Spud 2 was an all-out school romp, focusing on the exploits of the Crazy Eight as they create a legacy. Spud 3 has toned down the pranks to concentrate on more of the personal drama of peer pressure, growing pains and school politics. It's more melancholic and hesitant as Spud tries to keep a lid on his home and school life, while hurdling life's obstacles and learning to take responsibility.

His love life is on the rocks, his parents are not seeing eye-to-eye and everything seems to be weighing down on him to the point of questioning the meaning of it all. The screenplay touches on a number of issues, tuning into various aspects of Spud's life and lacing it all together with a to-do list in order to ostensibly fix it all.

It's not to say there's no fun, because being at a traditional boarding school and collaborating with a sister school for a Shakespeare production means there are plenty of opportunities for mischief. While mostly faithful, the adaptation skips over a key character, reduces the importance of others and adjusts some outcomes. While you can understand the need to home in, some might not enjoy the fresh take as much as they ought to.

Troye Sivan just seems more comfortable with the character as a somewhat melancholic and self-doubting Spud, leaning into the drama and situational comedy more readily. It's his third appearance and Sivan just seems more in tune with the character than in Spud 2.

John Cleese is back as Spud's mentor and friend, "The Guv". It's always a joy to see Cleese on film and he doesn't disappoint, delivering some great wisecracks and chiming in with the special bond that "The Guv" and Spud have developed from the previous films. While he's still there for the fireside chats and some hush-hush banter, we see his character enjoying a sweet romantic subplot of his own.

Spud 3: Learning to Fly sees the introduction of YouTube sensation, Caspar Lee, who plays Garlic the weird Malawian kid. We also see the inclusion of the housemaster's snarky second-in-command, Norman Whiteside, played to great effect by Luke Tyler in a role that deserved more versus antagonism. While the focus isn't on the Crazy Eights, the gang are back with a bang and instead of breaking the rules, they begin a race for the prestige of being inducted as house prefects.

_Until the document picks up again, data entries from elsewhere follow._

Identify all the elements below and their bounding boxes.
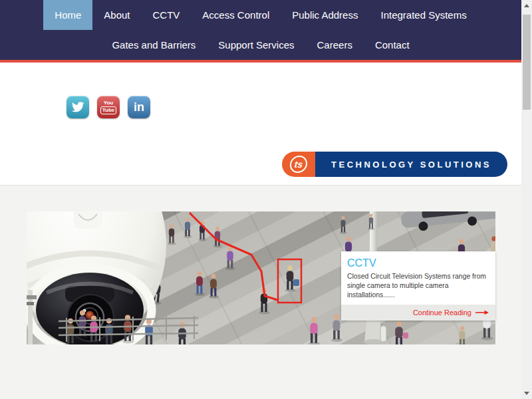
continue-reading-link[interactable]: Continue Reading: [413, 309, 471, 317]
nav-item-careers[interactable]: Careers: [306, 30, 364, 60]
nav-item-access-control[interactable]: Access Control: [191, 0, 281, 30]
browser-viewport: Home About CCTV Access Control Public Ad…: [0, 0, 532, 399]
logo-text: TECHNOLOGY SOLUTIONS: [315, 152, 507, 177]
linkedin-icon: in: [134, 101, 144, 113]
site-logo[interactable]: ts TECHNOLOGY SOLUTIONS: [282, 152, 507, 177]
cctv-card: CCTV Closed Circuit Television Systems r…: [341, 251, 495, 321]
youtube-button[interactable]: You Tube: [97, 96, 120, 118]
youtube-icon-tube-label: Tube: [100, 106, 117, 114]
scroll-up-button[interactable]: [521, 0, 532, 11]
nav-row-2: Gates and Barriers Support Services Care…: [0, 30, 521, 60]
twitter-button[interactable]: [66, 96, 89, 118]
logo-orange-cap: ts: [282, 152, 315, 177]
nav-item-cctv[interactable]: CCTV: [142, 0, 192, 30]
nav-item-about[interactable]: About: [92, 0, 141, 30]
cctv-card-footer: Continue Reading: [341, 305, 495, 321]
scroll-down-button[interactable]: [521, 388, 532, 399]
nav-item-integrated-systems[interactable]: Integrated Systems: [369, 0, 477, 30]
scrollbar: [521, 0, 532, 399]
cctv-card-title: CCTV: [347, 257, 489, 269]
page: Home About CCTV Access Control Public Ad…: [0, 0, 521, 399]
header-band: You Tube in ts TECHNOLOGY SOLUTIONS: [0, 63, 521, 185]
cctv-card-body: Closed Circuit Television Systems range …: [347, 272, 490, 300]
ts-monogram-icon: ts: [289, 156, 309, 173]
main-content: CCTV Closed Circuit Television Systems r…: [0, 185, 521, 399]
main-navigation: Home About CCTV Access Control Public Ad…: [0, 0, 521, 63]
nav-item-gates-and-barriers[interactable]: Gates and Barriers: [100, 30, 207, 60]
nav-item-support-services[interactable]: Support Services: [207, 30, 305, 60]
nav-item-contact[interactable]: Contact: [364, 30, 421, 60]
bollard: [380, 326, 386, 342]
linkedin-button[interactable]: in: [128, 96, 150, 118]
twitter-icon: [71, 99, 84, 115]
mount-bracket: [27, 295, 37, 299]
scroll-thumb[interactable]: [523, 15, 531, 110]
hero-image: CCTV Closed Circuit Television Systems r…: [27, 211, 495, 344]
nav-row-1: Home About CCTV Access Control Public Ad…: [0, 0, 521, 30]
social-links: You Tube in: [66, 96, 150, 118]
right-arrow-icon: [475, 310, 489, 315]
nav-item-home[interactable]: Home: [43, 0, 92, 30]
youtube-icon: You: [104, 100, 114, 106]
nav-item-public-address[interactable]: Public Address: [281, 0, 369, 30]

Aaron McIlroy and Julie Summers get more screen time as Spud's parents. McIlroy is energetic as usual with his cringe-worthy antics and the two have more emotional ties in the story as finances and a vivacious new neighbour put pressure on their marriage.

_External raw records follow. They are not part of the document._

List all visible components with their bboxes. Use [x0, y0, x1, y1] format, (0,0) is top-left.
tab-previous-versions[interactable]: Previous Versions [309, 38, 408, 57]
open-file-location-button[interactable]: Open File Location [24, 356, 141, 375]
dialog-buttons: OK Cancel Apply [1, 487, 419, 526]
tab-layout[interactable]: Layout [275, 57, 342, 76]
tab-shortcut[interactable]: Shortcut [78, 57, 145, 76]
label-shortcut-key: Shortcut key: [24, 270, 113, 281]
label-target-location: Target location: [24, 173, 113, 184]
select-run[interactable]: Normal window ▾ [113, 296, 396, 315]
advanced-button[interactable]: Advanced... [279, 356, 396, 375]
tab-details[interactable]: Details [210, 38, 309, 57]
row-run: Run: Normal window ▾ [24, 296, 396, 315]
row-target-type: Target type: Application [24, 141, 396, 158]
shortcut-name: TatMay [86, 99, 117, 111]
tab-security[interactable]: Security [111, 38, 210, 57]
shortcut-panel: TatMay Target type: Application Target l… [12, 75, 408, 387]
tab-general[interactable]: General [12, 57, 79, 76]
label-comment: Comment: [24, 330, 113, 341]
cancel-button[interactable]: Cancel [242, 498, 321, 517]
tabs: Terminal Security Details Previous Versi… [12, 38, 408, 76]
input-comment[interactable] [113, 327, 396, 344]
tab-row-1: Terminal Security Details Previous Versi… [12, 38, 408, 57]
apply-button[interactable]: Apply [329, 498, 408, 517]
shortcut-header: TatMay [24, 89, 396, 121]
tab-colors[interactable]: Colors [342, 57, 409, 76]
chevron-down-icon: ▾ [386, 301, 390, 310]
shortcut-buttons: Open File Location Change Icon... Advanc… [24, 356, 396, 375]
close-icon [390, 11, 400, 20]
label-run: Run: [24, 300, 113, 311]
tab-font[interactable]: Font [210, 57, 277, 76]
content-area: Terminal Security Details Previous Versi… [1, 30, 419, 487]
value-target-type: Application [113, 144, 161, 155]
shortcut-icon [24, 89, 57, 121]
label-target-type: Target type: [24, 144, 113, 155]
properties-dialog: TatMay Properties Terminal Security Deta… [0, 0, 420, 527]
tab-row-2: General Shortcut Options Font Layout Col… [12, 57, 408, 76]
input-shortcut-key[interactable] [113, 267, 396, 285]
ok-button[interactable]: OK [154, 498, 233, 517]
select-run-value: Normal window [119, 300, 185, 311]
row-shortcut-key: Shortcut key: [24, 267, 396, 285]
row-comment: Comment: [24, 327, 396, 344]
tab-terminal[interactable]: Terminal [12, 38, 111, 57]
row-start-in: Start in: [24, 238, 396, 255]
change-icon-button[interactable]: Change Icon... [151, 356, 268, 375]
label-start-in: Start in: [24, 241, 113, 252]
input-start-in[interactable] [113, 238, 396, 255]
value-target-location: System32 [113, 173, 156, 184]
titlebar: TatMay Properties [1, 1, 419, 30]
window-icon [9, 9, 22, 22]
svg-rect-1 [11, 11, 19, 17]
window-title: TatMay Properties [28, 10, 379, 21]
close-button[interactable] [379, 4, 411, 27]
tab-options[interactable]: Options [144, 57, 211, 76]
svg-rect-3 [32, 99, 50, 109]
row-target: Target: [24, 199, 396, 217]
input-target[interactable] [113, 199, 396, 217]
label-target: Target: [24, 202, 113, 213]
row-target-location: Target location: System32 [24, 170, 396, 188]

While John Barker has been brought on as director and the story has new focus areas and characters, the Spud series is mostly consistent, thanks to its core ensemble and coming-of-age themes. Although it would have felt more authentic if more of the teachers had remained and the main boarding school shooting location had stayed the same throughout the series.

Spud 3: Learning to Fly has grown with its audience and cast, offering more in the way of an existential crisis. The slightly darker, more serious tone gives the drama more weight without diminishing the vitality of the comedy. As John Cleese once said "comedy is very much like tragedy, the only difference being that comedy lacks sympathy". We see Spud's life in a tragic light and while he suffers in silence, there's bittersweet comic relief at the heart of it all.

Spud 3 may not be the bag of fun you saw in Spud 2, but works well enough off its "bucket list" concept to keep us invested in our hero as he undergoes a series of trials and misadventures. He's still the same Spud you'll want to cheer over the finish line and while his circumstances aren't light-hearted, he gives us an opportunity to share our burdens with him in these tough times.